Since completing an undergraduate degree in 2016 I’ve been preparing for MA study at the Open University. As the first module guidance suggests reflecting on study via blogging I’m starting with a post about my preparation.

I’m finding Microsoft OneNote an excellent tool for recording detailed summaries of (hopefully relevant) books that I’ve been reading.  I’ve created sections to represent different books and pages for each chapter within the book.  As it stores the data in the cloud it’s also great for working in multiple locations.


Creating notes is a good way of digesting the contents and also produces a personalised reference source.  I’m hoping that the detailed index of ideas and summary text will be beneficial when I come to re-visit the books in preparation for specific assignments!


Referencing with Word

ReferencesI’ve been trying out a new tool … and created this Microsoft ‘Sway’ presentation to show how to use Microsoft Word to manage references and citations in your documents.  These tips may save you time and help to reduce errors – they did for me.
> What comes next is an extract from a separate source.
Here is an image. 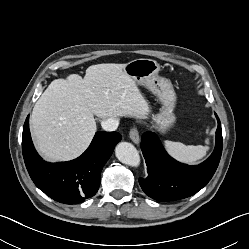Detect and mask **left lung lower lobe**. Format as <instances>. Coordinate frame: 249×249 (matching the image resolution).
<instances>
[{"label":"left lung lower lobe","instance_id":"left-lung-lower-lobe-1","mask_svg":"<svg viewBox=\"0 0 249 249\" xmlns=\"http://www.w3.org/2000/svg\"><path fill=\"white\" fill-rule=\"evenodd\" d=\"M216 145L211 156L197 166L182 164L170 157L156 134L143 135L141 149L148 177L139 179L143 191L158 201H173L189 197L201 190L212 178L219 164L223 139L218 116Z\"/></svg>","mask_w":249,"mask_h":249}]
</instances>
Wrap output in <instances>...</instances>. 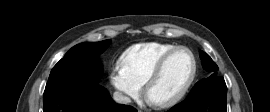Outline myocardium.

LINK: View the Sway presentation – using MS Word for referencing

RE: Open University (OU) referencing format:

The OU version of Harvard referencing – which I am now using – is different from the reference list output produced by Microsoft’s Harvard settings.  However, the other benefits still make it good to use:

  • you collect the source referencing data correctly as you write (or at least sufficient to find it again),
  • your inline citation text is formatted and easy to spot,
  • the reference list is automatically updatable,
  • at the end of the writing process you can see at a glance which sources are in use and which have been edited out.

Reformatting to meet OU referencing criteria means that after the final edit, you need to manually copy and paste the reference list and make the minor alterations necessary to reformat in the OU style (according to the OU guidance document).

Also note that an OU module guide that I read stated that for secondary referencing (which is demonstrated in the Sway presentation) you should not list the original source in the reference list as it would imply that the original source had been read.

Other comment:  Microsoft Sway is a very visual tool.  Since recently studying the topic of accessibility in learning, and without re-visiting this tool to study it further, I think that I probably won’t use it again to distribute information.